Using waste proteins to choke multiple myeloma cells
Expanding piles of rubbish are rarely cause for celebration. Just as bin-bags piled on street corners pose problems, accumulation of waste molecules within cells can wreak havoc on their functioning. But for Dr Holger Auner, who has been carrying out research at the CSC for the last 6 years, the build-up of waste proteins in cells lies at the heart of an attempt to find a new therapeutic avenue for cancer. A new grant from Cancer Research UK will allow him to build on recent research in the Gene Regulation and Chromatin Group to investigate how interfering with pathways of protein degradation in cells might be used to battle multiple myeloma – a form of bone marrow cancer derived from plasma cells.
Plasma cells are specialised immune cells that produce antibodies. They typically exist in one of two forms: as long-lived cells involved in long-term immunity, or short-lived cells produced during an acute infection. During their fleeting existence, short-lived plasma cells produce huge numbers of antibodies. This mass-production requires rapid protein folding within the endoplasmic reticulum (ER) – a complex process susceptible to error. Any misfolded proteins must be exported from the ER and degraded, to prevent them clogging up the cell. During his PhD, Auner suggested that the life spans of these plasma cells are in part limited by “secretory stress” – when the levels of misshapen protein get too high, the cell can no longer cope.
“These plasma cells secrete up to 10,000 molecules per second,” says Holger. “No other cell in the body does that. But it gives the cell too much protein waste. The cell tries to expand the garbage collection facility, but at some point it gets too much, and the cell can’t cope.”

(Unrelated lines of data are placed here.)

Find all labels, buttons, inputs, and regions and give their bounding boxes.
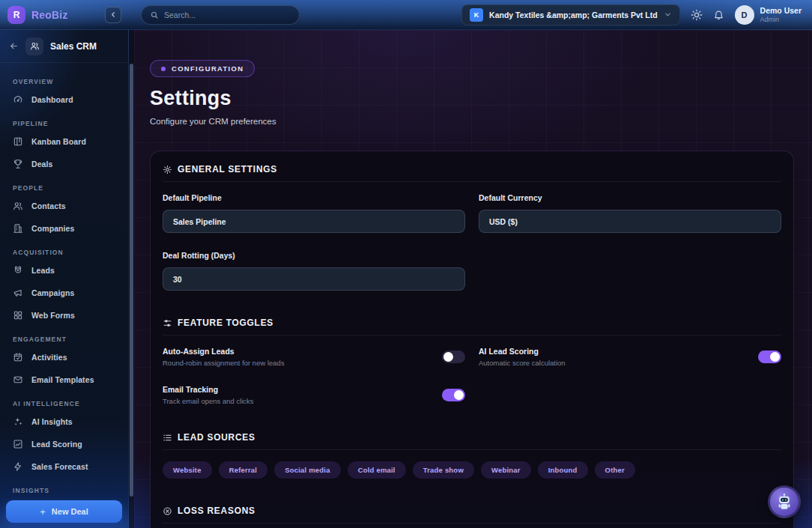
users-icon (13, 201, 23, 211)
sidebar-item-ai-insights[interactable]: AI Insights (6, 410, 122, 433)
toggle-label: AI Lead Scoring (479, 347, 566, 356)
app-root: R ReoBiz K Kandy Textiles &amp;amp; Garm… (0, 0, 812, 528)
sidebar-item-activities[interactable]: Activities (6, 346, 122, 368)
plus-icon: + (40, 506, 46, 518)
gauge-icon (13, 94, 23, 105)
search-icon (150, 10, 159, 19)
gauge-icon (13, 94, 23, 105)
sidebar-collapse-button[interactable] (105, 7, 121, 23)
toggle-label: Auto-Assign Leads (163, 347, 285, 356)
section-title: LEAD SOURCES (178, 432, 255, 443)
calendar-check-icon (13, 352, 23, 362)
user-menu[interactable]: D Demo User Admin (735, 5, 802, 25)
company-name: Kandy Textiles &amp;amp; Garments Pvt Lt… (489, 10, 657, 19)
ai-lead-scoring-toggle[interactable] (758, 351, 781, 363)
sidebar: Sales CRM OVERVIEWDashboardPIPELINEKanba… (0, 30, 129, 528)
sidebar-item-campaigns[interactable]: Campaigns (6, 282, 122, 304)
toggle-knob (443, 352, 453, 362)
deal-rotting-days--input[interactable] (163, 267, 465, 291)
sidebar-item-lead-scoring[interactable]: Lead Scoring (6, 433, 122, 455)
general-settings-header: GENERAL SETTINGS (163, 164, 781, 182)
user-avatar: D (735, 5, 754, 25)
chart-icon (13, 439, 23, 449)
theme-toggle-button[interactable] (691, 9, 703, 21)
email-tracking-toggle[interactable] (442, 389, 465, 401)
sidebar-item-label: Dashboard (31, 95, 73, 104)
toggle-label: Email Tracking (163, 385, 254, 394)
top-bar: R ReoBiz K Kandy Textiles &amp;amp; Garm… (0, 0, 812, 30)
sidebar-section: INSIGHTS (6, 482, 122, 497)
sidebar-item-companies[interactable]: Companies (6, 217, 122, 240)
sidebar-item-dashboard[interactable]: Dashboard (6, 88, 122, 111)
sparkles-icon (13, 416, 23, 427)
user-name: Demo User (760, 6, 802, 16)
chevron-left-icon (109, 10, 118, 19)
sidebar-item-leads[interactable]: Leads (6, 259, 122, 282)
sidebar-section: PIPELINEKanban BoardDeals (6, 115, 122, 175)
magnet-icon (13, 265, 23, 276)
users-icon (13, 201, 23, 211)
section-title: GENERAL SETTINGS (178, 164, 277, 175)
feature-toggle-row: AI Lead ScoringAutomatic score calculati… (479, 347, 781, 367)
sidebar-item-email-templates[interactable]: Email Templates (6, 368, 122, 391)
sidebar-section: OVERVIEWDashboard (6, 73, 122, 111)
auto-assign-leads-toggle[interactable] (442, 351, 465, 363)
users-icon (30, 41, 40, 51)
kanban-icon (13, 136, 23, 147)
trophy-icon (13, 159, 23, 169)
x-circle-icon (163, 506, 172, 516)
brand-name: ReoBiz (31, 9, 99, 21)
notifications-button[interactable] (713, 9, 724, 20)
grid-icon (13, 310, 23, 321)
chatbot-button[interactable] (768, 485, 801, 518)
lead-source-chip-social-media: Social media (274, 461, 340, 479)
chart-icon (13, 439, 23, 449)
feature-toggles-section: FEATURE TOGGLES Auto-Assign LeadsRound-r… (163, 318, 781, 405)
general-settings-section: GENERAL SETTINGS Default PipelineDefault… (163, 164, 781, 291)
content-scrollbar-track[interactable] (129, 30, 134, 528)
new-deal-button[interactable]: + New Deal (6, 500, 122, 523)
arrow-left-icon (9, 41, 19, 51)
badge-label: CONFIGURATION (172, 64, 243, 73)
brand-initial: R (13, 10, 20, 20)
new-deal-label: New Deal (52, 507, 88, 516)
trophy-icon (13, 159, 23, 169)
sidebar-section: ENGAGEMENTActivitiesEmail Templates (6, 331, 122, 391)
sidebar-item-label: Leads (31, 266, 55, 275)
settings-field: Default Pipeline (163, 193, 465, 233)
lead-source-chip-other: Other (595, 461, 635, 479)
sidebar-item-contacts[interactable]: Contacts (6, 195, 122, 217)
default-currency-input[interactable] (479, 210, 781, 233)
back-button[interactable] (9, 41, 19, 51)
toggle-description: Track email opens and clicks (163, 397, 254, 405)
sidebar-section-label: PIPELINE (6, 115, 122, 130)
sidebar-item-label: Sales Forecast (31, 462, 88, 471)
toggle-knob (770, 352, 780, 362)
feature-toggles-header: FEATURE TOGGLES (163, 318, 781, 336)
chevron-down-icon (664, 10, 672, 19)
zap-icon (13, 461, 23, 472)
brand-zone: R ReoBiz (0, 6, 129, 24)
sliders-icon (163, 318, 172, 328)
list-icon (163, 433, 172, 443)
lead-source-chip-referral: Referral (219, 461, 268, 479)
default-pipeline-input[interactable] (163, 210, 465, 233)
sidebar-section-label: INSIGHTS (6, 482, 122, 497)
section-title: FEATURE TOGGLES (178, 318, 273, 328)
sidebar-item-kanban-board[interactable]: Kanban Board (6, 130, 122, 153)
search-input[interactable] (164, 10, 291, 19)
user-role: Admin (760, 16, 802, 24)
feature-toggle-row: Email TrackingTrack email opens and clic… (163, 385, 465, 405)
search-box[interactable] (141, 5, 300, 25)
magnet-icon (13, 265, 23, 276)
sidebar-section-label: OVERVIEW (6, 73, 122, 88)
sidebar-item-web-forms[interactable]: Web Forms (6, 304, 122, 327)
sidebar-item-deals[interactable]: Deals (6, 153, 122, 175)
content-scrollbar-thumb[interactable] (130, 64, 133, 497)
sidebar-item-sales-forecast[interactable]: Sales Forecast (6, 455, 122, 478)
feature-toggle-row: Auto-Assign LeadsRound-robin assignment … (163, 347, 465, 367)
lead-source-chip-cold-email: Cold email (348, 461, 406, 479)
crm-module-iconbox (25, 37, 43, 55)
company-selector[interactable]: K Kandy Textiles &amp;amp; Garments Pvt … (461, 4, 679, 25)
feature-toggles-grid: Auto-Assign LeadsRound-robin assignment … (163, 347, 781, 405)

Dr Auner is hoping to apply this to the cancer cells. “Myeloma cells also secrete proteins,” he explains. “I want to try to block the protein clearance pathways.” Drugs already exist that target the proteasome – the unit in the cell that handles the majority of waste protein. Holger is targeting the process a step earlier: “I am interested in a protein that pulls misfolded proteins from the endoplasmic reticulum. It’s a step before the proteasome, and to block that could mean more effective treatment, more specific to myeloma cells.”
The protein in question is called p97. Preliminary work done at the CSC has already revealed that simultaneously blocking this protein and the proteasome has a major effect on myeloma cells, but is relatively harmless to many other normal body cells. Using a Cancer Research UK Clinician Scientist Fellowship and £759,000 grant, Holger plans to take the work forward at Imperial College London. “That work is now the basis for a more systematic investigation into how the pathways work. We know that blocking them has a toxic effect, but there are lots more questions: what signal cascades are triggered? What is the difference between different cell types? Are there any side effects? We’re taking a step back, and starting a very methodical investigation.”